The major findings from this study are that males do, in fact, experience higher rates of aggression during development. However, this was not simply a consequence of their sex. Aggressors did not target young males for aggression just because they were male. Instead, the strongest predictor of how much aggression young chimpanzees received was the amount of aggression that they displayed, regardless of whether they were female or male.
“In other words, if you were to take one female chimpanzee and one male chimpanzee of the same age that used aggression at the same rates, they should receive the same amount of aggression ̶ it’s just that it almost never happened that females used aggression as often as same-aged males.

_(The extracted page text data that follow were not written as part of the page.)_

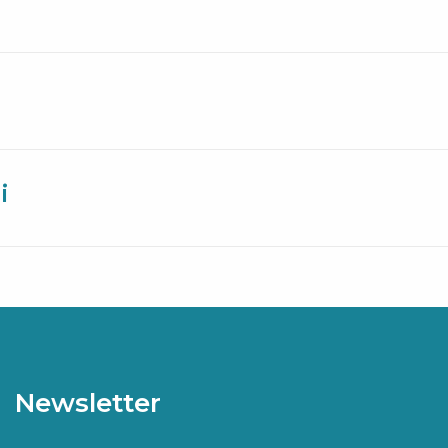
i
Newsletter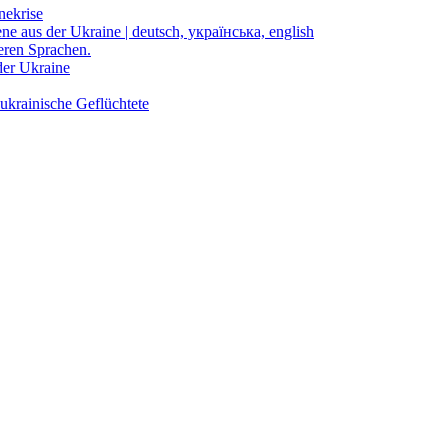
nekrise
ene aus der Ukraine | deutsch, українська, english
eren Sprachen.
der Ukraine
ukrainische Geflüchtete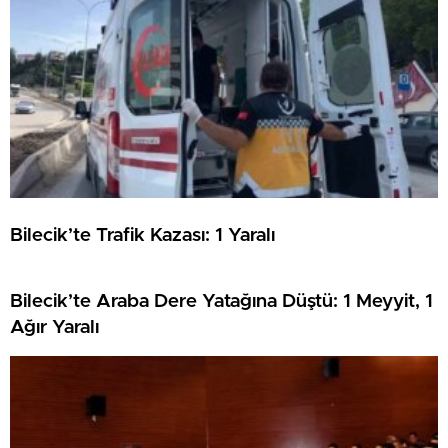
Bilecik’te Trafik Kazası: 1 Yaralı
Bilecik’te Araba Dere Yatağına Düştü: 1 Meyyit, 1
Ağır Yaralı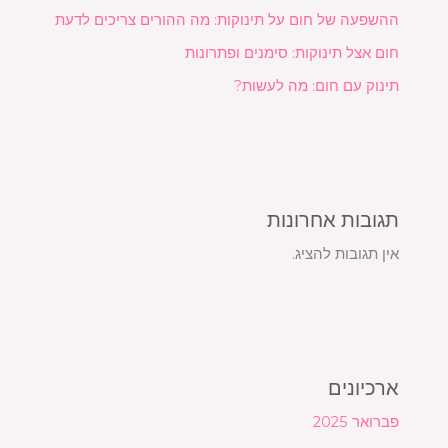
ההשפעה של חום על תינוקות: מה ההורים צריכים לדעת
חום אצל תינוקות: סימנים ופתרונות
תינוק עם חום: מה לעשות?
תגובות אחרונות
אין תגובות להציג.
ארכיונים
פברואר 2025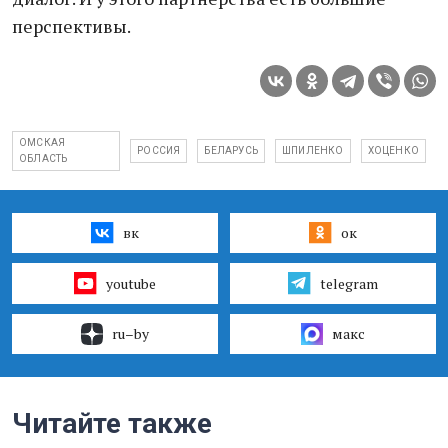
перспективы.
ОМСКАЯ
РОССИЯ
БЕЛАРУСЬ
ШПИЛЕНКО
ХОЦЕНКО
ОБЛАСТЬ
вк
ок
youtube
telegram
ru–by
макс
Читайте также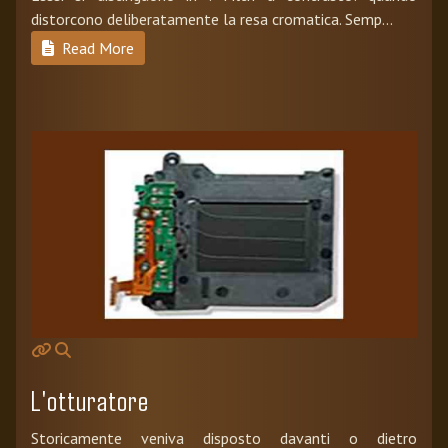
distorcono deliberatamente la resa cromatica. Semp...
Read More
L'otturatore
Storicamente veniva disposto davanti o dietro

So the source of this sex difference in experience seems to lie in early-emerging differences in how often males versus females use adult-like physical aggression ̶ ‘real’ aggression as opposed to play fighting,” Sabbi observed.
This research is important because it can help us understand the evolution and development of human behavior, Sabbi said, and similar observational behavior can be nearly impossible to get in human children: “In this study, we’re examining normative levels of chimpanzee aggression- that is something that can be really hard to access in studies of humans, especially children.” Chimpanzees are also perfect for this kind of study because we don’t have a lot of evidence for teaching, so we can rule out the effects of gender socialization and see how other aspects of experience and social learning play a role in aggressive development—things that are likely also going on for humans, but are really difficult for us to study because human socialization is such a strong force.”
“Second, the work underscores how crucial it is to get away from false dichotomies like nature versus nurture. At this point, we have tons of evidence for both sides so it’s clear that both things are important. We showed two things here: first, that male chimpanzees do have different experiences of aggression in their early lives, and, second, that those experiences are shaped by behavioral differences that emerge around the same time and already resemble adult patterns.
"Both of these align with adult behavioral differences. So, I think that the next step is to start getting really into the nitty-gritty of how each thing contributes to shaping behavior and how they work together and play off of each other to shape behavior,” she remarked.